Kirksey is one of three Hawkeyes to finish their careers with three defensive touchdowns.
Listed as second team left inside linebacker behind third-year player Craig Robertson of North Texas, the 6-foot-2, 235-pound Kirksey will see most of his early playing time on special teams.
“My senior year (at Iowa) I didn’t play as much special teams, but now I’m on all four phases and I have to get my mind right for that,” Kirksey said. “They have me in the sub packages so I’m doing a lot of stuff with that.”
Kirksey has relied on 11-year veteran linebacker Karlos Dansby of Auburn as he acclimates to life as a professional.
“I’m fortunate enough to play with Karlos Dansby, he has given me a lot of knowledge,” Kirksey said. “The coaching staff is great — Mike Pettine is a great head coach — I’m starting to feel at home.”
Jim O’Neil is defensive coordinator for the Browns, Chuck Driesbach is linebackers coach, and Brian Fleury is assistant linebackers coach. Chris Tabor coordinates special teams.
Kirksey is OK with taking baby steps during his first season.

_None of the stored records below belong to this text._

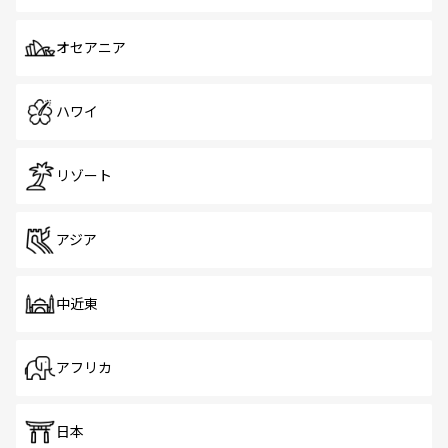
オセアニア
ハワイ
リゾート
アジア
中近東
アフリカ
日本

He is working on slowing the game, reading tendencies, and recognizing plays.
“You can always get better with that. I’m a rookie so it will come to me,” Kirksey said. “I’m not rushing anything, but I’m trying to get better and learning from other guys that are there.”
After playing at Iowa, Kirksey had a jump on most rookies when camp began. While others attempted to adapt to a new format, it was old hat for the former Hawkeye.
“Coach (Kirk) Ferentz runs a great program — the style of camp at Iowa is similar to the NFL,” Kirksey said. “The early mornings, long nights, meetings, and physical practices are just like the NFL. The last four years shaped me and helped me from a mental and physical standpoint to get ready for the NFL. This Iowa program prepared me.”
Although no longer in the same locker room, Kirksey stays in touch with fellow Hawkeye starting linebackers Anthony Hitchens and James Morris. Hitchens is No. 2 on the depth chart at weakside linebacker for the Dallas Cowboys; Morris is on injured reserve for the New England Patriots.
“I talk to Hitch and James all the time. We check up on each other to see how everyone is doing and making sure we are staying focused; it’s the NFL, it’s easy to get distracted,” Kirksey said. “We’re still friends, so we catch up and have great talks about life, it doesn’t have to be about football.”